それはシナリオの執筆にも言える事で、私はシナリオをどんどん削っていくタイプなのですが、一回書いてみて「ここはいらないんじゃないか」と思うところはどんどん削ります。そうするとそこに「穴」が出来ると思いますがその「穴」を監督自身の想像力を駆使して埋めていくという作業が映画の醍醐味というか、観客参加型の映画になるのではないかと思っています。

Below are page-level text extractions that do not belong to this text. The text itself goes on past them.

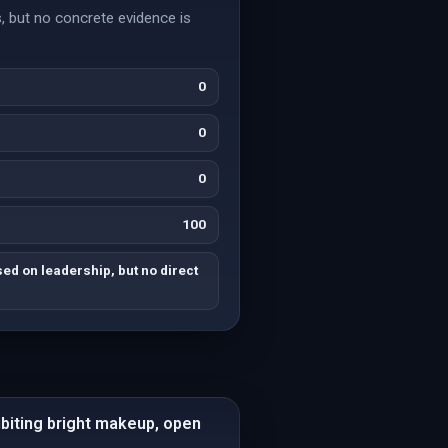
, but no concrete evidence is
0
0
0
100
d on leadership, but no direct
ibiting bright makeup, open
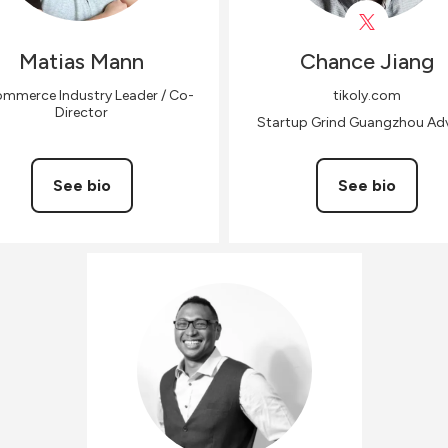
Matias
Mann
Chance
Jiang
mmerce Industry Leader / Co-
tikoly.com
Director
Startup Grind Guangzhou Adv
See bio
See bio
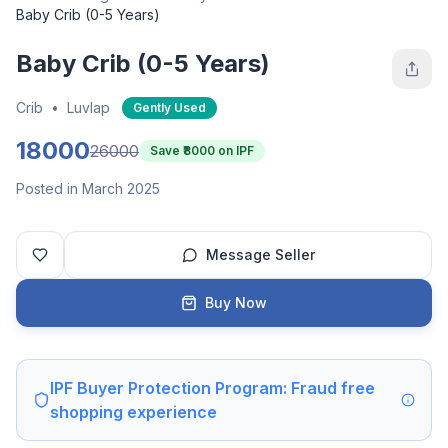
Baby Crib (0-5 Years)
Baby Crib (0-5 Years)
Crib
•
Luvlap
Gently Used
18000
26000
Save ₹
8000
on IPF
Posted in March 2025
Message Seller
Buy Now
IPF Buyer Protection Program: Fraud free
shopping experience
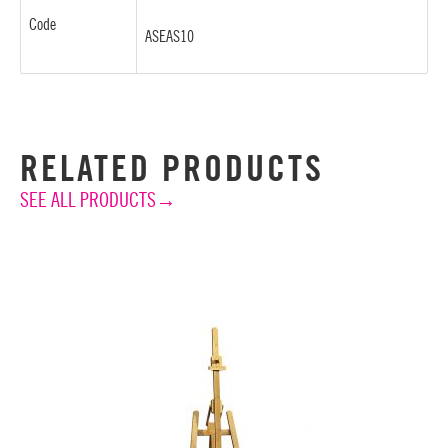
Code
ASEAS10
RELATED PRODUCTS
SEE ALL PRODUCTS→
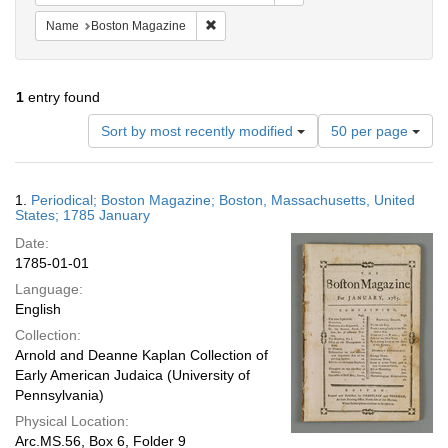
Remove constraint Name: Boston Magazi
Name
Boston Magazine
1
entry found
Number
Sort by most recently modified
50 per page
of
results
to
Search
1.
Periodical; Boston Magazine; Boston, Massachusetts, United
display
Results
States; 1785 January
per
Date:
page
1785-01-01
Language:
English
Collection:
Arnold and Deanne Kaplan Collection of
Early American Judaica (University of
Pennsylvania)
Physical Location:
Arc.MS.56, Box 6, Folder 9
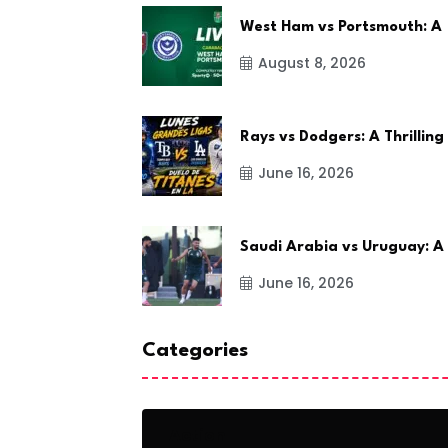
West Ham vs Portsmouth: A
August 8, 2026
Rays vs Dodgers: A Thrilling
June 16, 2026
Saudi Arabia vs Uruguay: A
June 16, 2026
Categories
Action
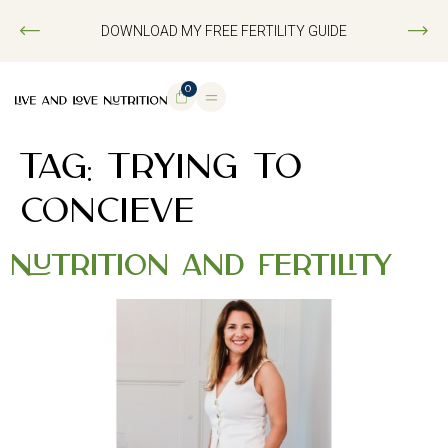
DOWNLOAD MY FREE FERTILITY GUIDE
0
TAG:
TRYING TO
CONCIEVE
Nutrition and Fertility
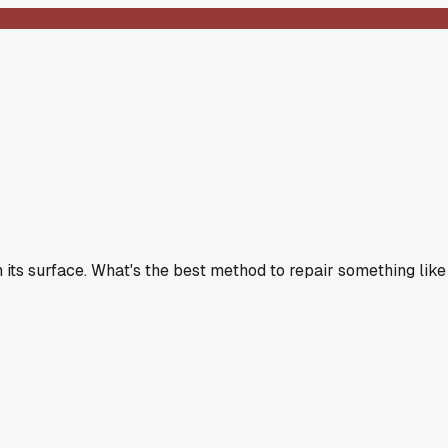
n its surface. What's the best method to repair something like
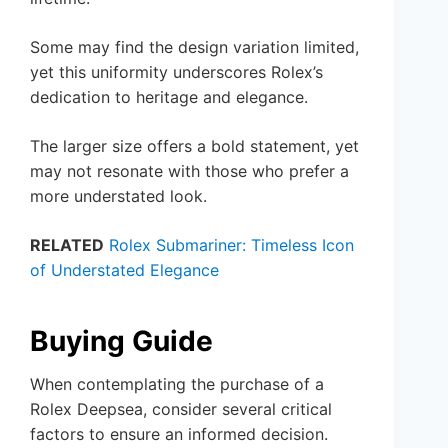
Some may find the design variation limited,
yet this uniformity underscores Rolex’s
dedication to heritage and elegance.
The larger size offers a bold statement, yet
may not resonate with those who prefer a
more understated look.
RELATED
Rolex Submariner: Timeless Icon
of Understated Elegance
Buying Guide
When contemplating the purchase of a
Rolex Deepsea, consider several critical
factors to ensure an informed decision.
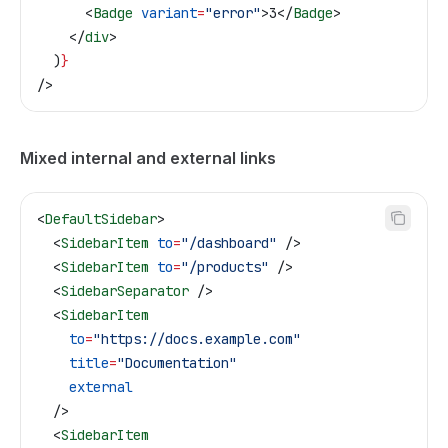
      <
Badge
 variant
=
"error"
>
3
</
Badge
>
    </
div
>
  )
}
/>
Mixed internal and external links
<
DefaultSidebar
>
  <
SidebarItem
 to
=
"/dashboard"
 />
  <
SidebarItem
 to
=
"/products"
 />
  <
SidebarSeparator
 />
  <
SidebarItem
    to
=
"https://docs.example.com"
    title
=
"Documentation"
    external
  />
  <
SidebarItem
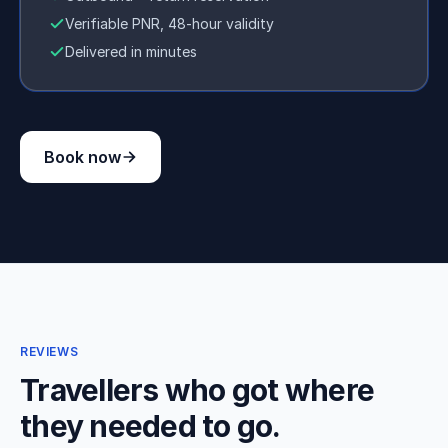
Verifiable PNR, 48-hour validity
Delivered in minutes
Book now
REVIEWS
Travellers who got where
they needed to go.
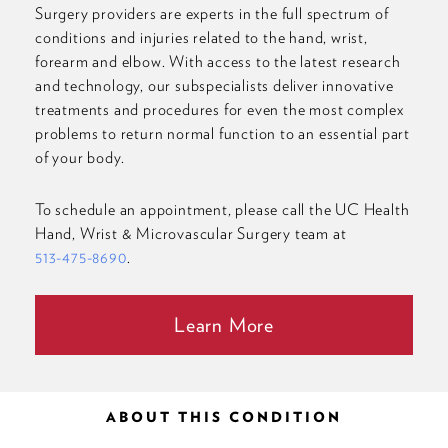
Surgery providers are experts in the full spectrum of
conditions and injuries related to the hand, wrist,
forearm and elbow. With access to the latest research
and technology, our subspecialists deliver innovative
treatments and procedures for even the most complex
problems to return normal function to an essential part
of your body.
To schedule an appointment, please call the UC Health
Hand, Wrist & Microvascular Surgery team at
513-475-8690
.
Learn More
ABOUT THIS CONDITION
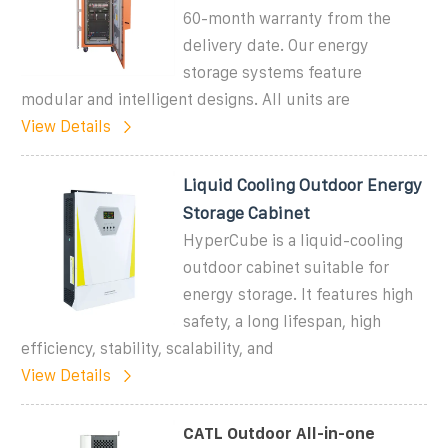
60-month warranty from the
delivery date. Our energy
storage systems feature
modular and intelligent designs. All units are
View Details
Liquid Cooling Outdoor Energy
Storage Cabinet
HyperCube is a liquid-cooling
outdoor cabinet suitable for
energy storage. It features high
safety, a long lifespan, high
efficiency, stability, scalability, and
View Details
CATL Outdoor All-in-one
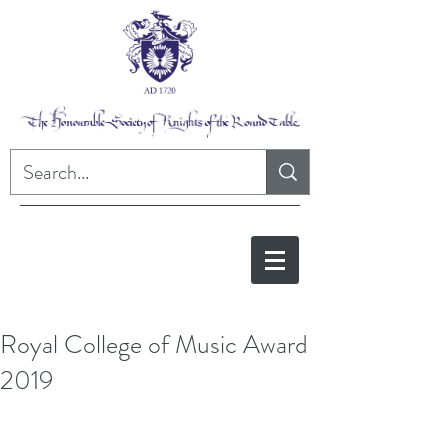
Royal College of Music Award
2019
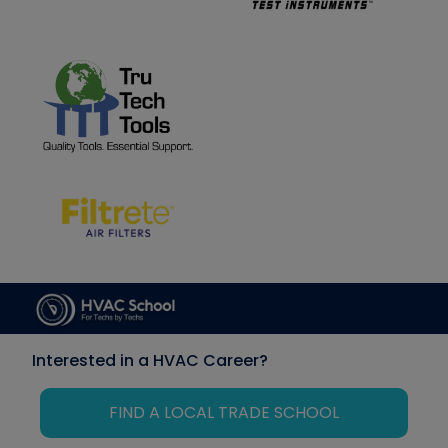
Interested in a HVAC Career?
FIND A LOCAL TRADE SCHOOL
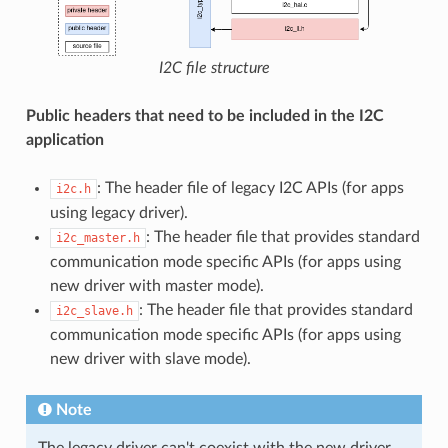
I2C file structure
Public headers that need to be included in the I2C
application
: The header file of legacy I2C APIs (for apps
i2c.h
using legacy driver).
: The header file that provides standard
i2c_master.h
communication mode specific APIs (for apps using
new driver with master mode).
: The header file that provides standard
i2c_slave.h
communication mode specific APIs (for apps using
new driver with slave mode).
Note
The legacy driver can't coexist with the new driver.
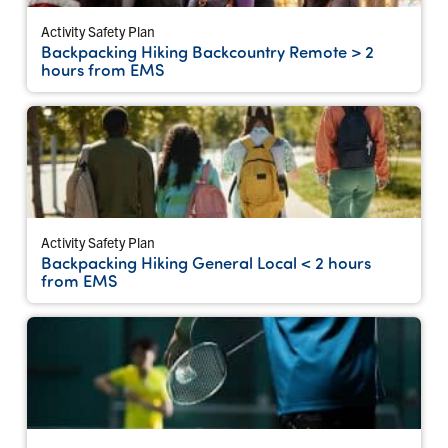
Activity Safety Plan
Backpacking Hiking Backcountry Remote > 2
hours from EMS
Activity Safety Plan
Backpacking Hiking General Local < 2 hours
from EMS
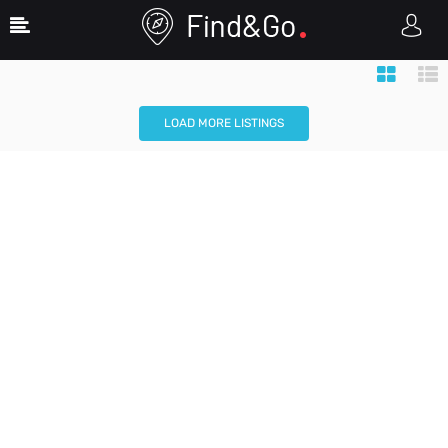
Map View
Search Filters
LOAD MORE LISTINGS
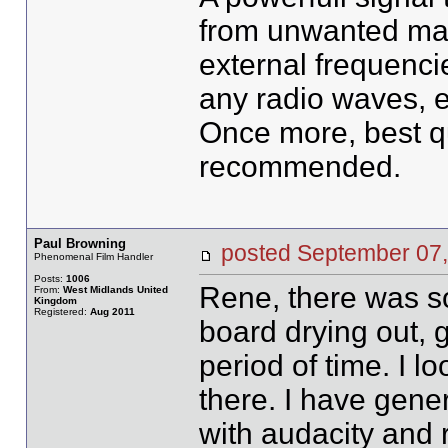
from unwanted mahi
external frequenci
any radio waves, et
Once more, best qu
recommended.
Paul Browning
posted September 0
Phenomenal Film Handler
Posts:
1006
Rene, there was s
From:
West Midlands United
Kingdom
Registered:
Aug 2011
board drying out, 
period of time. I lo
there. I have gene
with audacity and r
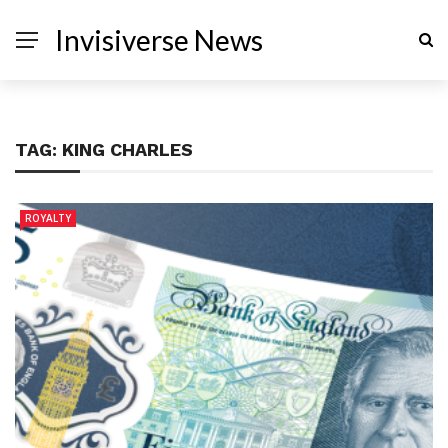
Invisiverse News
TAG:
KING CHARLES
ROYALTY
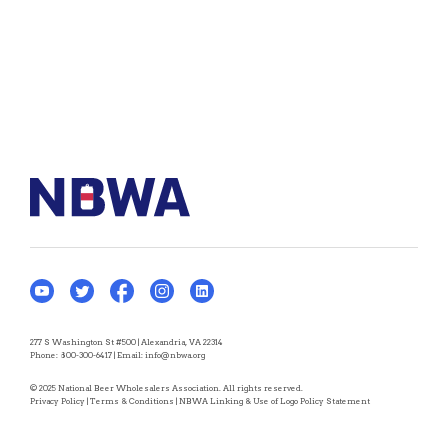
277 S Washington St #500 | Alexandria, VA 22314
Phone:
800-300-6417
| Email:
info@nbwa.org
© 2025 National Beer Wholesalers Association. All rights reserved.
Privacy Policy
|
Terms & Conditions
|
NBWA Linking & Use of Logo Policy Statement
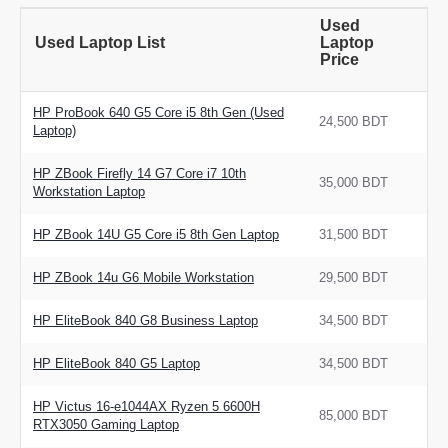
Used
Used Laptop List
Laptop
Price
HP ProBook 640 G5 Core i5 8th Gen (Used
24,500 BDT
Laptop)
HP ZBook Firefly 14 G7 Core i7 10th
35,000 BDT
Workstation Laptop
HP ZBook 14U G5 Core i5 8th Gen Laptop
31,500 BDT
HP ZBook 14u G6 Mobile Workstation
29,500 BDT
HP EliteBook 840 G8 Business Laptop
34,500 BDT
HP EliteBook 840 G5 Laptop
34,500 BDT
HP Victus 16-e1044AX Ryzen 5 6600H
85,000 BDT
RTX3050 Gaming Laptop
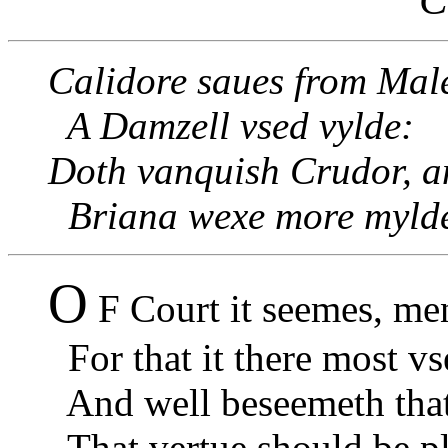
Calidore saues from Male
A Damzell vsed vylde:
Doth vanquish Crudor, a
Briana wexe more myld
O
F Court it seemes, men
For that it there most vs
And well beseemeth that 
That vertue should be pl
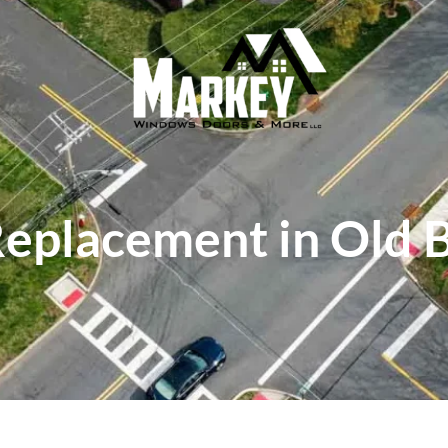
placement in Old 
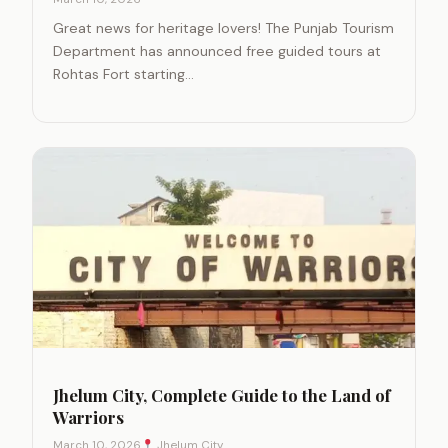
Great news for heritage lovers! The Punjab Tourism
Department has announced free guided tours at
Rohtas Fort starting…
Jhelum City, Complete Guide to the Land of
Warriors
March 10, 2026
Jhelum City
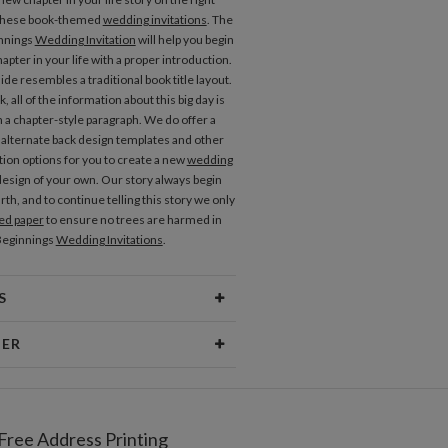
 these book-themed
wedding invitations
. The
innings
Wedding Invitation
will help you begin
apter in your life with a proper introduction.
ide resembles a traditional book title layout.
, all of the information about this big day is
n a chapter-style paragraph. We do offer a
alternate back design templates and other
ion options for you to create a new
wedding
esign of your own. Our story always begin
rth, and to continue telling this story we only
ed paper
to ensure no trees are harmed in
Beginnings
Wedding Invitations
.
S
erial
80lb text weight paper
NER
 Size
6.9" x 7.2"
Okazaki
Price
$0.69 ea
Okazaki’s Portfolio
Free Address Printing
pping
$8.99 for ground shipping (Standard)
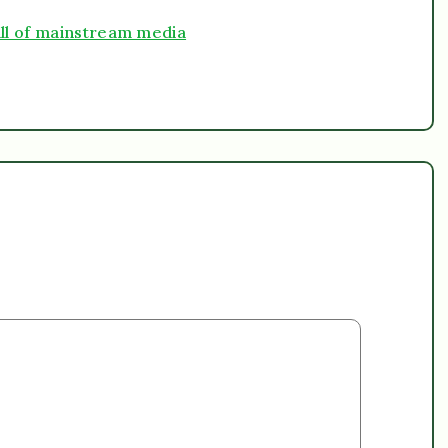
ll of mainstream media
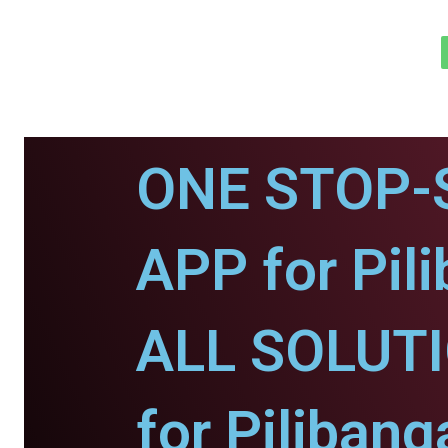
ONE STOP-
APP for Pil
ALL SOLUT
for Pilibang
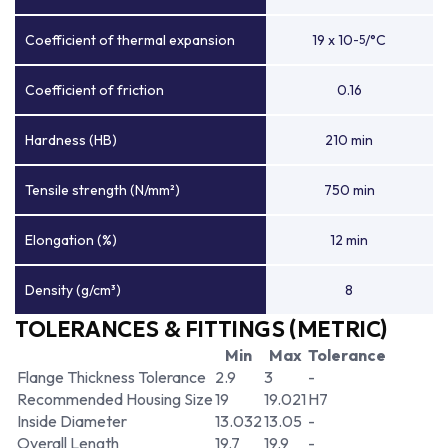
Coefficient of thermal expansion
19 x 10
/°C
-5
Coefficient of friction
0.16
Hardness (HB)
210 min
Tensile strength (N/mm²)
750 min
Elongation (%)
12 min
Density (g/cm³)
8
TOLERANCES & FITTINGS (METRIC)
Min
Max
Tolerance
Flange Thickness Tolerance
2.9
3
-
Recommended Housing Size
19
19.021
H7
Inside Diameter
13.032
13.05
-
Overall Length
19.7
19.9
-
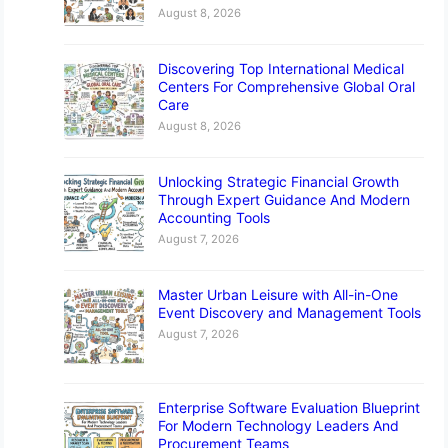
August 8, 2026
Discovering Top International Medical
Centers For Comprehensive Global Oral
Care
August 8, 2026
Unlocking Strategic Financial Growth
Through Expert Guidance And Modern
Accounting Tools
August 7, 2026
Master Urban Leisure with All-in-One
Event Discovery and Management Tools
August 7, 2026
Enterprise Software Evaluation Blueprint
For Modern Technology Leaders And
Procurement Teams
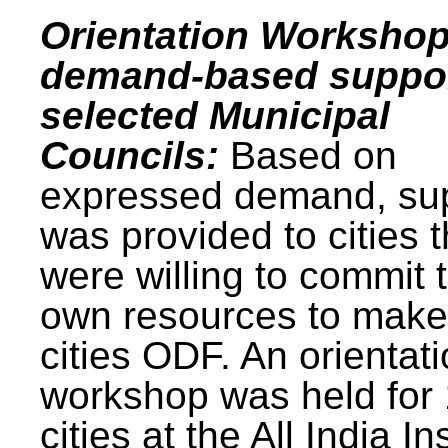
Orientation Workshop
demand-based suppor
selected Municipal
Councils:
Based on
expressed demand, su
was provided to cities t
were willing to commit t
own resources to make 
cities ODF. An orientat
workshop was held for
cities at the All India In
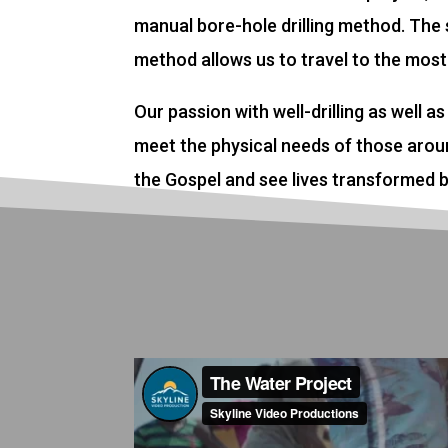
manual bore-hole drilling method. The s
method allows us to travel to the most
Our passion with well-drilling as well as 
meet the physical needs of those aroun
the Gospel and see lives transformed b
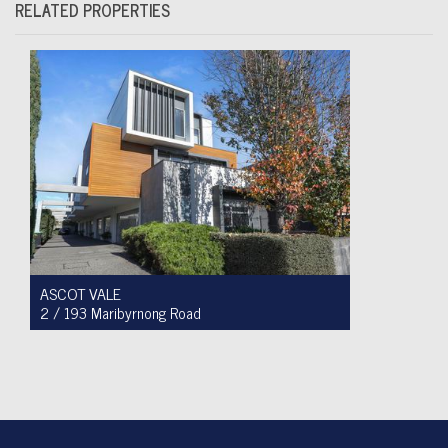
RELATED PROPERTIES
ASCOT VALE
2 / 193 Maribyrnong Road
For Sale $749,900
2
1
1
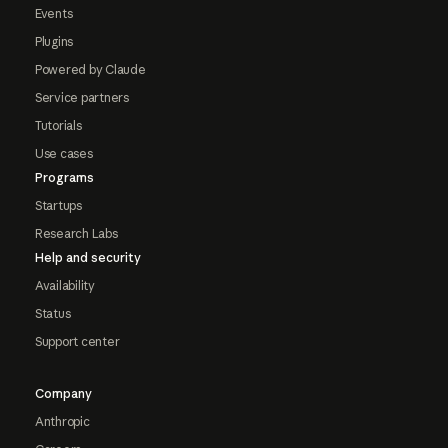
Events
Plugins
Powered by Claude
Service partners
Tutorials
Use cases
Programs
Startups
Research Labs
Help and security
Availability
Status
Support center
Company
Anthropic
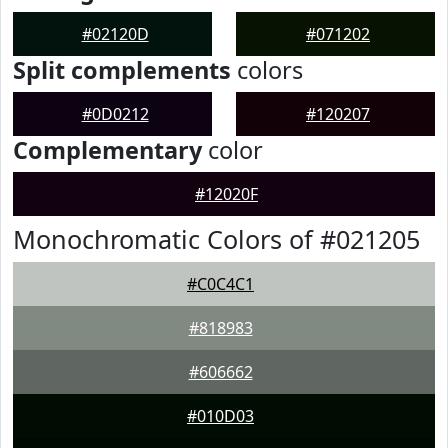
#02120D
#071202
Split complements
colors
#0D0212
#120207
Complementary
color
#12020F
Monochromatic Colors of #021205
#C0C4C1
#818983
#606662
#010D03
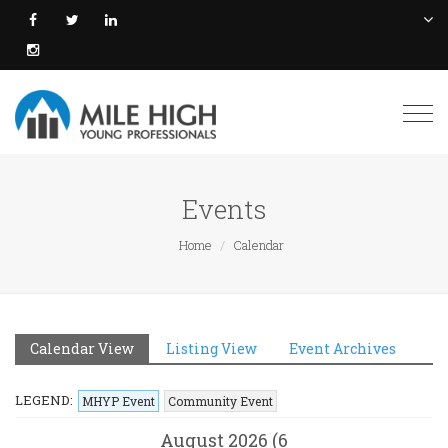
Togg
navi
Events
Home
Calendar
Calendar View
Listing View
Event Archives
LEGEND:
MHYP Event
Community Event
August 2026 (6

日本ではBGMのような雰囲気のための音楽が多く使われていますが、ヨーロッパではあまり使いません。例えば京都の町を歩いていても何かしら音楽が聴こえてきますね。音楽を聴かないためにはお寺に行かなければならないくらい。(笑)」
非常にセリフの少ない作品だったのですが、音楽はとても雄弁だと感じました。「ドラマと音楽の融合」への挑戦はいかがでしたか?
■デルクール:「深い感情というのは、なかなか言葉では表現できないと思うので、そういった深い感情を表現するのに音楽は適していると思います。
私は日本に滞在していましたが日本語は全然しゃべれません。ですが言葉はしゃべれなくても気持ちで対話することは出来るわけで、そういう隠れた感情を言葉ではない音楽だったり、他の芸術分野の方法を使って伝えることはできると思います。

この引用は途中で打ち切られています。